WORK INSTRUCTIONS:
Among the records, find the lines that hold the string "employer" and return them.

----

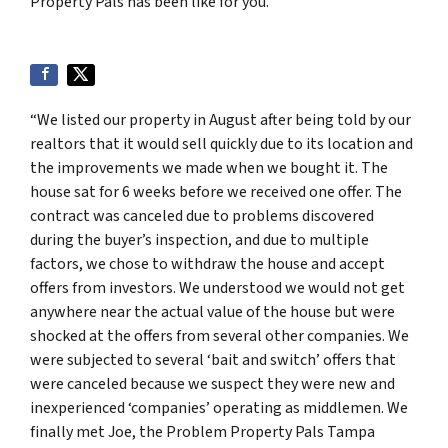
Property Pals has been like for you.
“We listed our property in August after being told by our
realtors that it would sell quickly due to its location and
the improvements we made when we bought it. The
house sat for 6 weeks before we received one offer. The
contract was canceled due to problems discovered
during the buyer’s inspection, and due to multiple
factors, we chose to withdraw the house and accept
offers from investors. We understood we would not get
anywhere near the actual value of the house but were
shocked at the offers from several other companies. We
were subjected to several ‘bait and switch’ offers that
were canceled because we suspect they were new and
inexperienced ‘companies’ operating as middlemen. We
finally met Joe, the Problem Property Pals Tampa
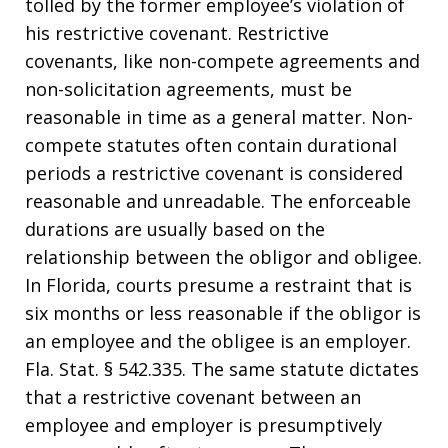
tolled by the former employee’s violation of
his restrictive covenant. Restrictive
covenants, like non-compete agreements and
non-solicitation agreements, must be
reasonable in time as a general matter. Non-
compete statutes often contain durational
periods a restrictive covenant is considered
reasonable and unreadable. The enforceable
durations are usually based on the
relationship between the obligor and obligee.
In Florida, courts presume a restraint that is
six months or less reasonable if the obligor is
an employee and the obligee is an employer.
Fla. Stat. § 542.335. The same statute dictates
that a restrictive covenant between an
employee and employer is presumptively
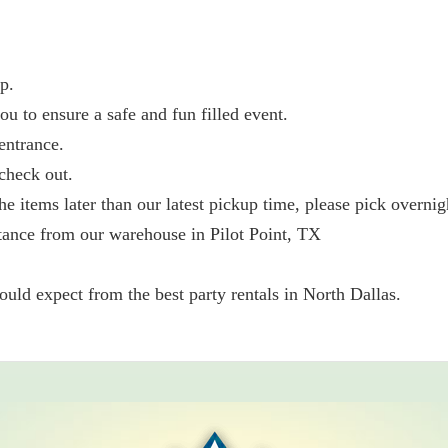
p.
ou to ensure a safe and fun filled event.
entrance.
check out.
he items later than our latest pickup time, please pick overnig
tance from our warehouse in Pilot Point, TX
ld expect from the best party rentals in North Dallas.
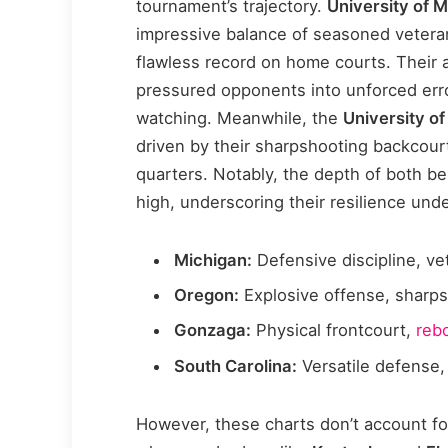
tournament’s trajectory.
University of 
impressive balance of seasoned vetera
flawless record on home courts. Their 
pressured opponents into unforced erro
watching. Meanwhile, the
University o
driven by their sharpshooting backcour
quarters. Notably, the depth of both be
high, underscoring their resilience und
Michigan:
Defensive discipline, v
Oregon:
Explosive offense, sharp
Gonzaga:
Physical frontcourt,
reb
South Carolina:
Versatile defense,
However, these charts don’t account fo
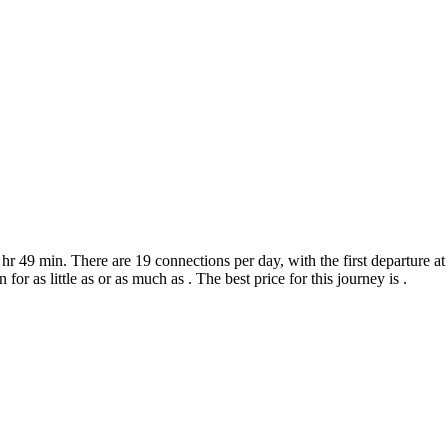
hr 49 min. There are 19 connections per day, with the first departure 
for as little as or as much as . The best price for this journey is .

----

SOLUTION TO THIS EXERCISE:
an employee and the obligee is an employer.
employee and employer is presumptively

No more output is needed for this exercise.